Niterói: Em 2021, Teatro Leopoldo Fróes, já desativado, foi consumido pelas chamas e destruído por completoReprodução

Niterói - A retomada do movimento de abertura do Teatro Leopoldo Fróes, no centro de Niterói, foi anunciada pelo prefeito de Niterói, Rodrigues Neves, no último dia 20 de abril - quando lançou o Programa Niterói que Queremos, durante uma um encontro com jornalistas, na Prefeitura de Niterói.

"A recuperação do Teatro Leopoldo Fróes não é apenas uma boa notícia — é uma decisão que carrega peso histórico, cultural e social para a cidade de Niterói. Fechado há décadas e marcado pelo abandono, sua reabertura representa mais do que a recuperação de um prédio: é o resgate de um espaço que já foi um dos mais importantes polos de produção artística do Estado do Rio de Janeiro", disse o jornalista e diretor de teatro, Mario Sousa.

Niterói é uma das cidades culturais mais ativas do país.

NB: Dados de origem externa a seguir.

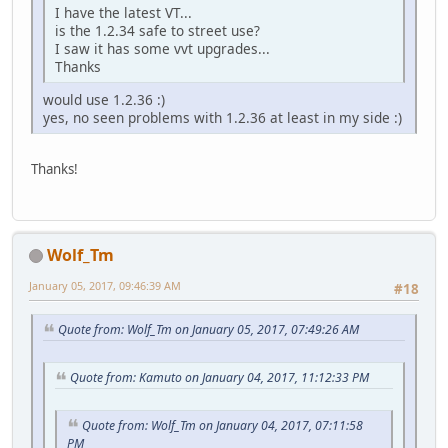
I have the latest VT...
is the 1.2.34 safe to street use?
I saw it has some vvt upgrades...
Thanks
would use 1.2.36 :)
yes, no seen problems with 1.2.36 at least in my side :)
Thanks!
Wolf_Tm
January 05, 2017, 09:46:39 AM
#18
Quote from: Wolf_Tm on January 05, 2017, 07:49:26 AM
Quote from: Kamuto on January 04, 2017, 11:12:33 PM
Quote from: Wolf_Tm on January 04, 2017, 07:11:58
PM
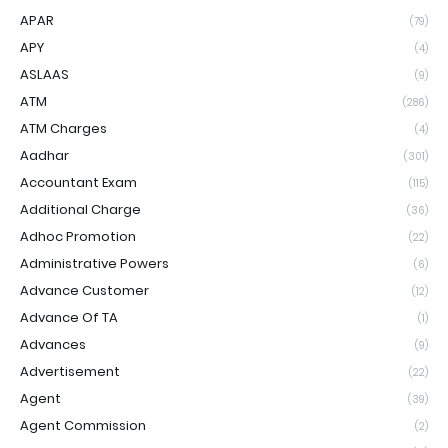
APAR
(79)
APY
(4)
ASLAAS
(9)
ATM
(286)
ATM Charges
(4)
Aadhar
(301)
Accountant Exam
(115)
Additional Charge
(36)
Adhoc Promotion
(22)
Administrative Powers
(6)
Advance Customer
(12)
Advance Of TA
(1)
Advances
(9)
Advertisement
(22)
Agent
(39)
Agent Commission
(2)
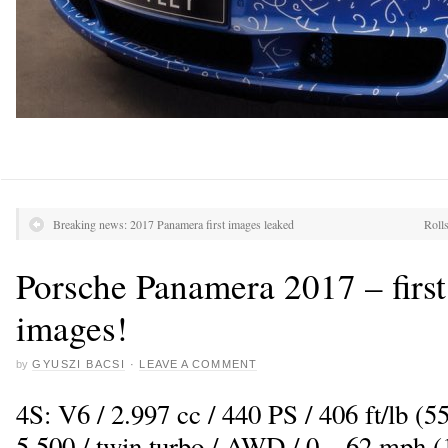
Breaking news: 2017 Panamera first images leaked
Roll
Porsche Panamera 2017 – first 
images!
by
GYUSZI BACSI
·
LEAVE A COMMENT
4S: V6 / 2.997 cc / 440 PS / 406 ft/lb 
5.500 / twin turbo / AWD / 0 – 62 mph (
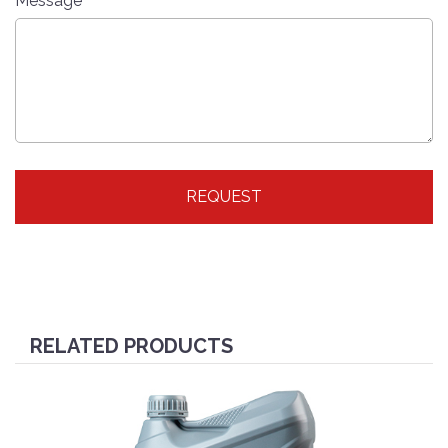
Message
REQUEST
RELATED PRODUCTS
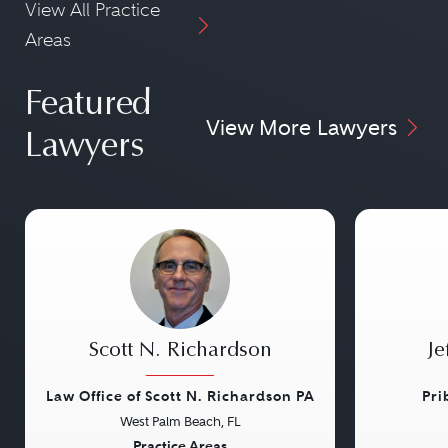
View All Practice
Areas
Featured
View More Lawyers
Lawyers
Scott N. Richardson
Je
Law Office of Scott N. Richardson PA
Pri
West Palm Beach, FL
Practice Areas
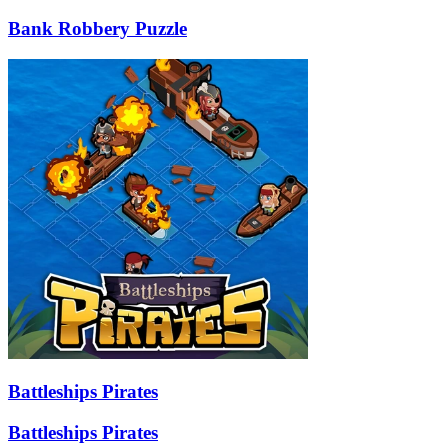
Bank Robbery Puzzle
Battleships Pirates
Battleships Pirates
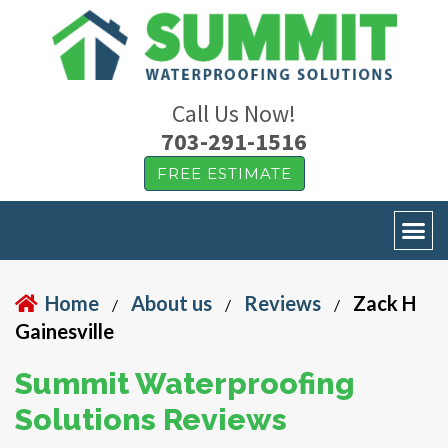
Call Us Now!
703-291-1516
FREE ESTIMATE
Home
About us
Reviews
Zack H
/
/
/
Gainesville
Summit Waterproofing
Solutions Reviews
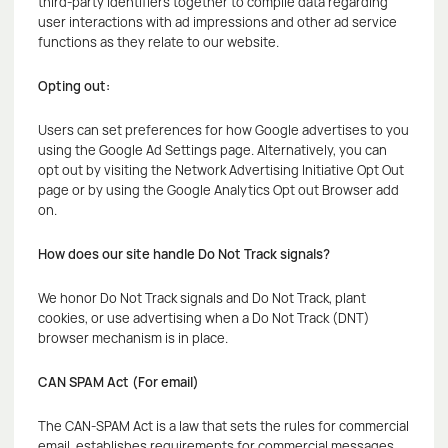
third-party identifiers together to compile data regarding
user interactions with ad impressions and other ad service
functions as they relate to our website.
Opting out:
Users can set preferences for how Google advertises to you
using the Google Ad Settings page. Alternatively, you can
opt out by visiting the Network Advertising Initiative Opt Out
page or by using the Google Analytics Opt out Browser add
on.
How does our site handle Do Not Track signals?
We honor Do Not Track signals and Do Not Track, plant
cookies, or use advertising when a Do Not Track (DNT)
browser mechanism is in place.
CAN SPAM Act (For email)
The CAN-SPAM Act is a law that sets the rules for commercial
email, establishes requirements for commercial messages,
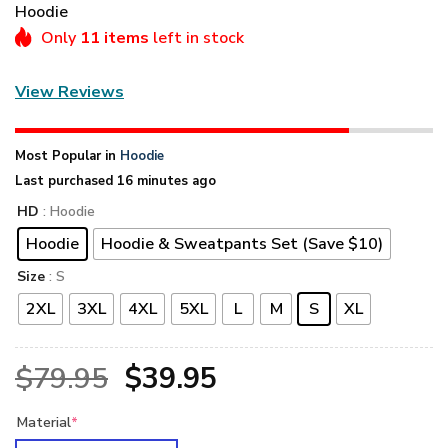
Hoodie
Only
11 items
left in stock
View Reviews
Most Popular in
Hoodie
Last purchased 16 minutes ago
HD
: Hoodie
Hoodie
Hoodie & Sweatpants Set (Save $10)
Size
: S
2XL
3XL
4XL
5XL
L
M
S
XL
Original
Current
$
79.95
$
39.95
price
price
Material
*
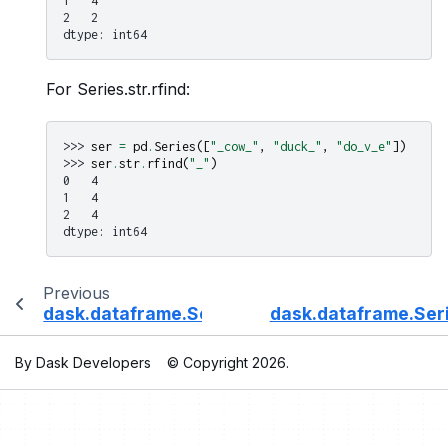
1   4
2   2
dtype: int64
For Series.str.rfind:
>>> 
ser
=
pd
.
Series
([
"_cow_"
,
"duck_"
,
"do_v_e"
])
>>> 
ser
.
str
.
rfind
(
"_"
)
0   4
1   4
2   4
dtype: int64
Previous
dask.dataframe.Series.str.replace
dask.dataframe.Seri
By Dask Developers
© Copyright 2026.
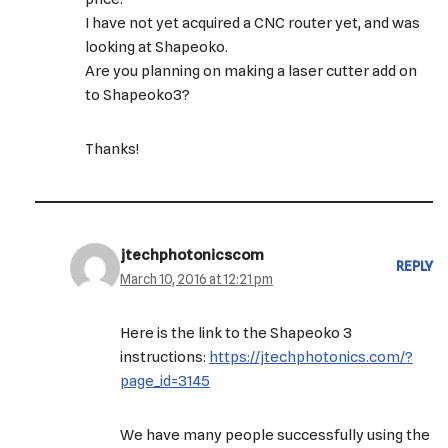
I have not yet acquired a CNC router yet, and was
looking at Shapeoko.
Are you planning on making a laser cutter add on
to Shapeoko3?
Thanks!
jtechphotonicscom
REPLY
March 10, 2016 at 12:21 pm
Here is the link to the Shapeoko 3
instructions:
https://jtechphotonics.com/?
page_id=3145
We have many people successfully using the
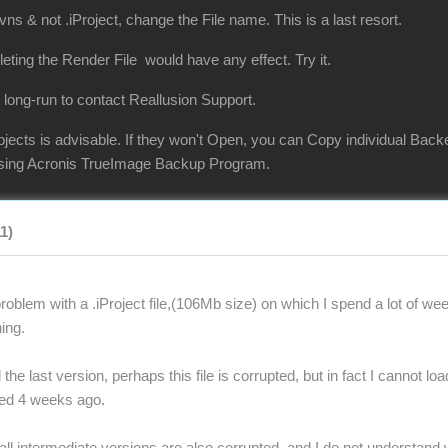
vns & not .iProject, change the File name. This is a last resort.
eleting the Render File would have any effect. Try it.
 long-run to contact Reallusion Support.
jects is advisable. If they won't Open, you can Copy individual Back
 using Acronis TrueImage Backup Program.
11)
oblem with a .iProject file,(106Mb size) on which I spend a lot of wee
ing.
the last version, perhaps this file is corrupted, but in fact I cannot lo
ted 4 weeks ago.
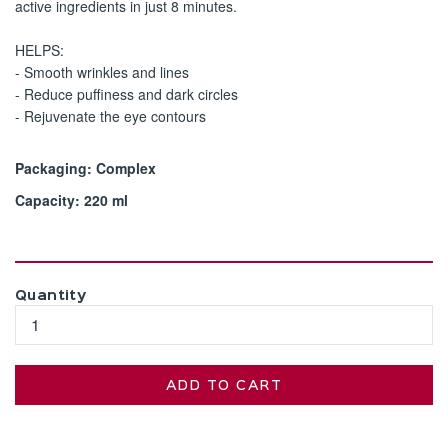
active ingredients in just 8 minutes.
HELPS:
- Smooth wrinkles and lines
- Reduce puffiness and dark circles
- Rejuvenate the eye contours
Packaging: Complex
Capacity: 220 ml
Quantity
ADD TO CART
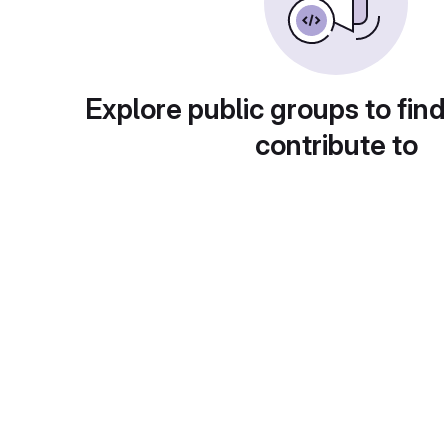
Explore public groups to find
contribute to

São milhares de profissionais ligados ao teatro, à música e às artes em geral, além de dezenas de grupos e companhias de teatro em plena atividade. Estima-se cerca de 3 mil trabalhadores ligados ao teatro. Apesar dessa vitalidade cultural, a cidade carece de um espaço, prioritariamente, para atender a classe artística da cidade. A reativação do Leopoldo Fróes é um passo decisivo nessa direção.
"A recuperação e abertura Teatro Leopoldo Fróes, anunciada pelo prefeito Rodrigo Neves, representa não apenas o resgate de um patrimônio histórico, mas também um gesto de reconhecimento à força e à importância da cultura produzida na cidade. Mais do que uma obra, trata-se de um compromisso com o futuro e com a identidade cultural de Niterói", concluiu Mario.
SOBRE O TEATRO LEOPOLDO FRÓES

A história do teatro começa com a doação do terreno na Praça da República, em 1947, do Estado do Rio de Janeiro para a Arquidiocese de Niterói, para ali funcionar um Centro Social e Assistencial da Igreja. A mudança começou, no início da década de 60, quando a Associação Recreativa Comércio e Navegação, do Sindicato dos Marítimos e Operários Navais arrendou o imóvel e transformou no Teatro Alvorada.

Com direção de Albino Santos, metalúrgico e desenhista, o local foi palco de reuniões sindicais e apresentações culturais. A intensa movimentação artística e social incomodou os órgãos de repressão da época da Ditadura Militar. Albino acabou suspenso do estaleiro, onde trabalhava e, em 1973, o teatro foi fechado pelo DOPS. Uma década de grande movimentação no Alvorada.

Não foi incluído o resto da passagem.